**Task**
Use the entries below and reproduce exactly the lines from the one containing "وری هستی؟ تا فرصت هست" down to the one containing "اینجا کمک بگیر!", both of them included.

**Study material**
-- -- --

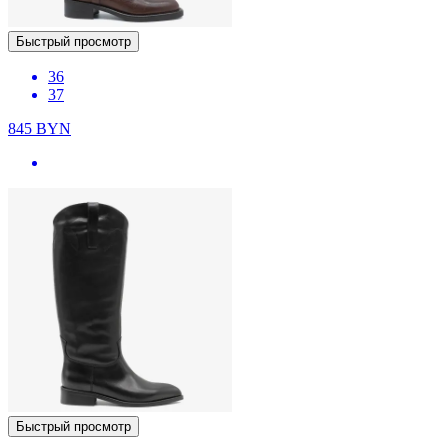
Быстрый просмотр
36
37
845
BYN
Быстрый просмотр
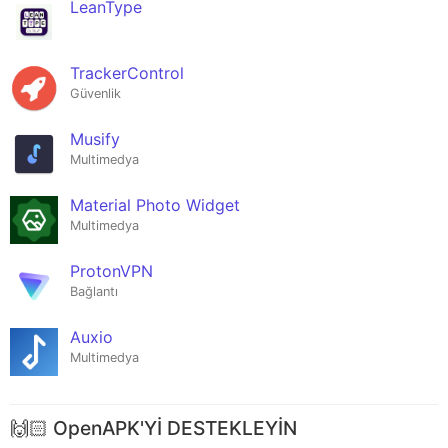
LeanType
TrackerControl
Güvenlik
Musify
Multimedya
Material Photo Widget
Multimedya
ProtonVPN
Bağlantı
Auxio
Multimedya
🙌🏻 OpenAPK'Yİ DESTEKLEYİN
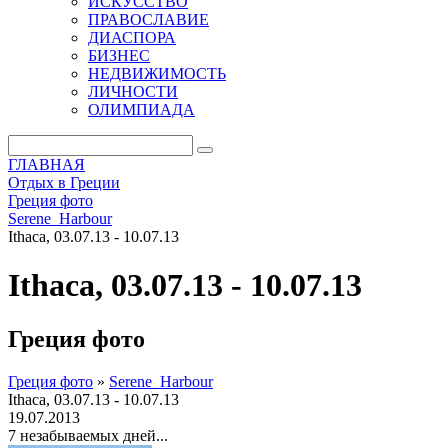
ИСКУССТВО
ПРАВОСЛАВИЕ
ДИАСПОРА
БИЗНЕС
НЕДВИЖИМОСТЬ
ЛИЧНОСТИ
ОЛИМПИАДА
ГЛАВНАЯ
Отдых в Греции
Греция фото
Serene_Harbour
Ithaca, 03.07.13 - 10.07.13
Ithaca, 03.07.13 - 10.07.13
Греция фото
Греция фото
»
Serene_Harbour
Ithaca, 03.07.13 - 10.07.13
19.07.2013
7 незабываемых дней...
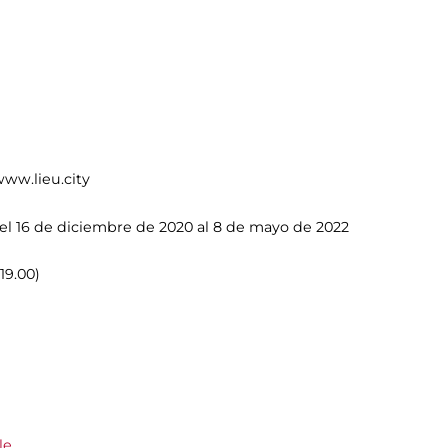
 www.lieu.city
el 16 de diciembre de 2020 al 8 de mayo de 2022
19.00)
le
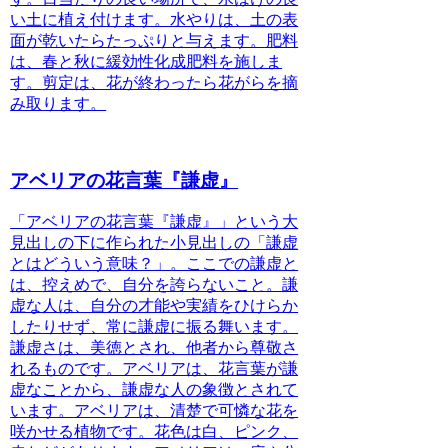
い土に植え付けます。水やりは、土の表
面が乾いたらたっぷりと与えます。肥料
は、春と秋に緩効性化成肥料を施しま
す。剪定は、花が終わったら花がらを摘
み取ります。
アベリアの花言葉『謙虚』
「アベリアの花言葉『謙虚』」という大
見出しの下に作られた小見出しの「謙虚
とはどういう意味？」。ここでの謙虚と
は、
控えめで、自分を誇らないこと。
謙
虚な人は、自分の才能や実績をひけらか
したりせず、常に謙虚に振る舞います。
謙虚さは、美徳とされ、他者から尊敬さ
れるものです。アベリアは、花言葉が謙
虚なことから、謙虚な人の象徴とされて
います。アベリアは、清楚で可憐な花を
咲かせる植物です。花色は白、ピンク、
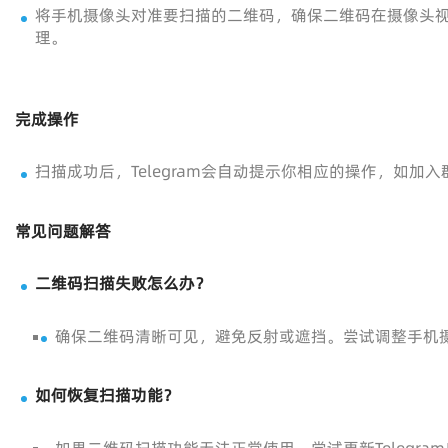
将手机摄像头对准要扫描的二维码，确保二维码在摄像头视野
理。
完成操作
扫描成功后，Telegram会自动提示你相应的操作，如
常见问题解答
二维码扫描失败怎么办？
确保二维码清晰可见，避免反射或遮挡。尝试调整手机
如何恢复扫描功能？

-- -- --

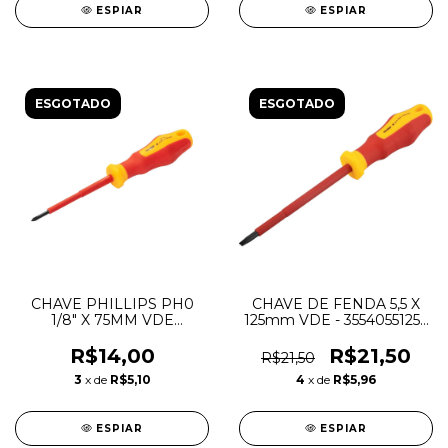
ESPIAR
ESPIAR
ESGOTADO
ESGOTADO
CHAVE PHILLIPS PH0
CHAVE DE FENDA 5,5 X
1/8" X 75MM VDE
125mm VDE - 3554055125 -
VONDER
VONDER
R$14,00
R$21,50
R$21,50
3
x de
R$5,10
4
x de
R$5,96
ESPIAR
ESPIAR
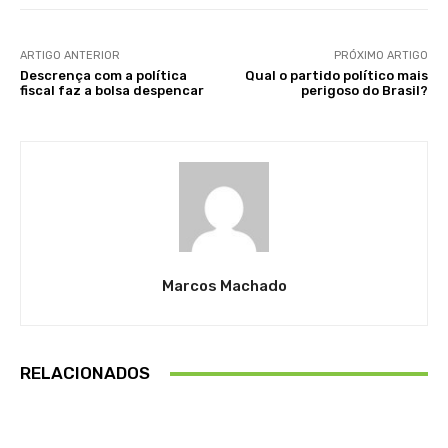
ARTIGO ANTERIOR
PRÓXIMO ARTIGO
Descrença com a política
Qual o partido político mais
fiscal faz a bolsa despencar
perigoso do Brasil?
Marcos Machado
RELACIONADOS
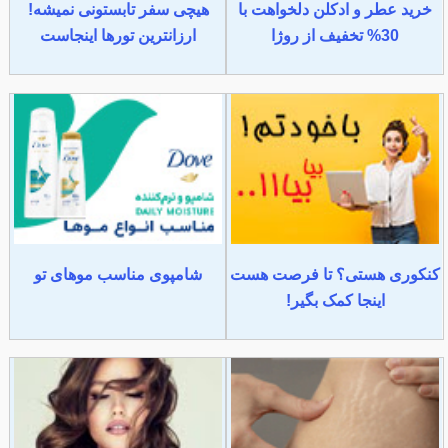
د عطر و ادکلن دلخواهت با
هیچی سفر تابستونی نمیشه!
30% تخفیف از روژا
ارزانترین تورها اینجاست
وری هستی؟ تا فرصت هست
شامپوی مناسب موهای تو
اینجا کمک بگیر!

-- -- --

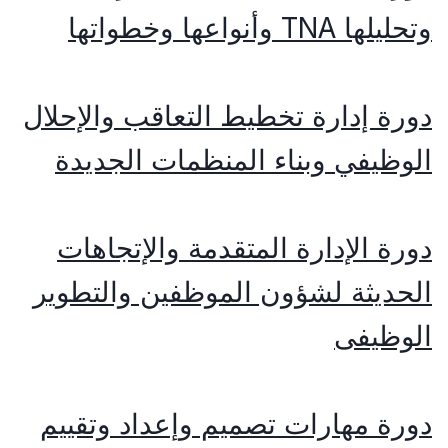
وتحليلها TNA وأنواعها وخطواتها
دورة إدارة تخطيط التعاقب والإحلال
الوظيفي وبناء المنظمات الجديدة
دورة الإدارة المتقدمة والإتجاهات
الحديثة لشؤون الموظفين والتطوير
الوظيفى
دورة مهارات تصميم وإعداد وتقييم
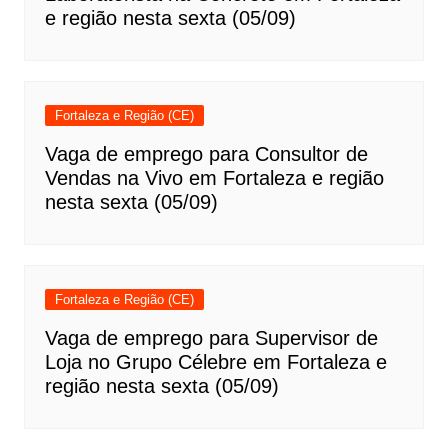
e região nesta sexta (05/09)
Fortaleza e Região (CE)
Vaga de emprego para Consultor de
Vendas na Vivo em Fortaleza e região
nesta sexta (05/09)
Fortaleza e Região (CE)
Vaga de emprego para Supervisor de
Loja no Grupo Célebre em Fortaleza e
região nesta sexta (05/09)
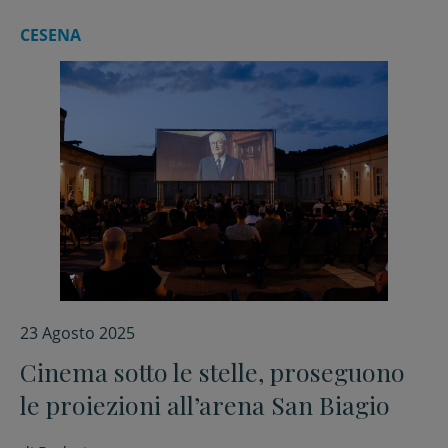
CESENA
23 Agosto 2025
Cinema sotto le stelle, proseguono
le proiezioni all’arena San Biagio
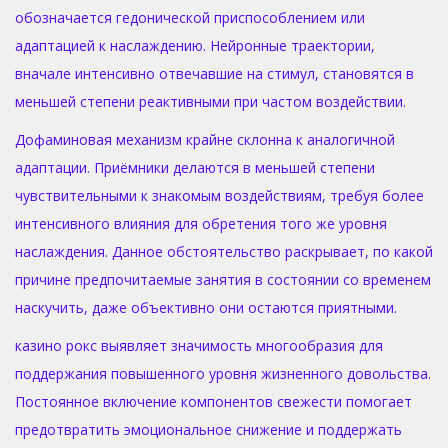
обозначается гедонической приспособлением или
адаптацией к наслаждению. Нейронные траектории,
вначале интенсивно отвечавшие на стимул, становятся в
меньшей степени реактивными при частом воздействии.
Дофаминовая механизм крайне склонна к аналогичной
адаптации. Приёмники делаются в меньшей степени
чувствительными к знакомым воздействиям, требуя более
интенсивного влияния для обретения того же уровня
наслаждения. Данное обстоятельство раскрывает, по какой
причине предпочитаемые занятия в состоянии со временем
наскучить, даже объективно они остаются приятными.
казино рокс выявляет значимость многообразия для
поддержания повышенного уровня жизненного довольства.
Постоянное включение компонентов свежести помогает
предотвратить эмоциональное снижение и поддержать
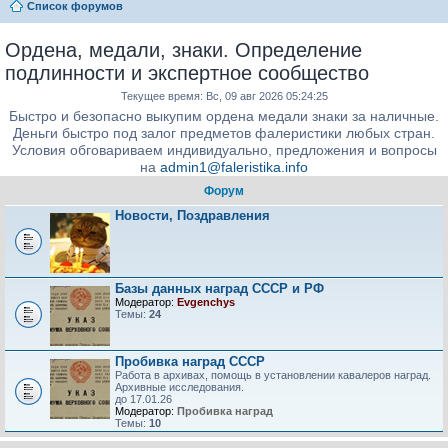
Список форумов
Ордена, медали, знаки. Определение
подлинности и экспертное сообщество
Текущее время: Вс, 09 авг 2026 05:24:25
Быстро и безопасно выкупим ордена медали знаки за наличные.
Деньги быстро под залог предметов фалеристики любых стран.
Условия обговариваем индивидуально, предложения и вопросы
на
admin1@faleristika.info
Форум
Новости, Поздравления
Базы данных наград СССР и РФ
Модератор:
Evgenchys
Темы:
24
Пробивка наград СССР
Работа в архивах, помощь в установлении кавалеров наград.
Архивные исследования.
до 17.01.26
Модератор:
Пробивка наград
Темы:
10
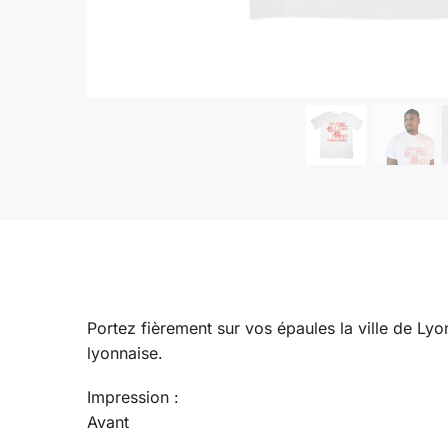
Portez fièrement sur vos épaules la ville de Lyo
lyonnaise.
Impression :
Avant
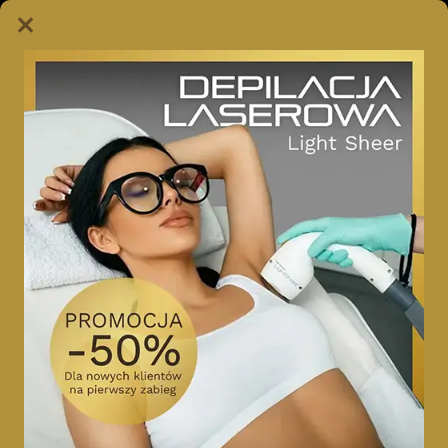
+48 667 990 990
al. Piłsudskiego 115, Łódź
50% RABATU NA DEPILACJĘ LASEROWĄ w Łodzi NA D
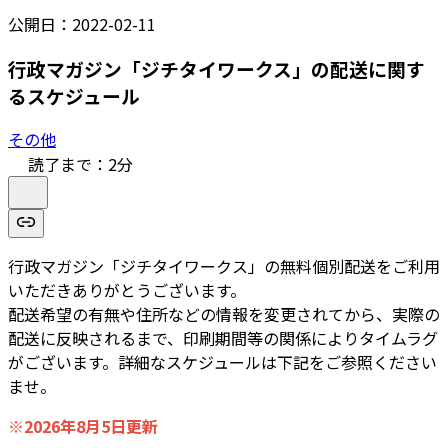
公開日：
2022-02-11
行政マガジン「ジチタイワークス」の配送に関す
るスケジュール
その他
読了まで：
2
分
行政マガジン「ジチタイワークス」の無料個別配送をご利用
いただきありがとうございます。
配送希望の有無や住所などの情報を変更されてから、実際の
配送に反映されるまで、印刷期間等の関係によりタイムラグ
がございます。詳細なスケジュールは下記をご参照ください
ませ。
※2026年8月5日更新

-- -- --

**Task answer**
وری هستی؟ تا فرصت هست
شامپوی مناسب موهای تو
اینجا کمک بگیر!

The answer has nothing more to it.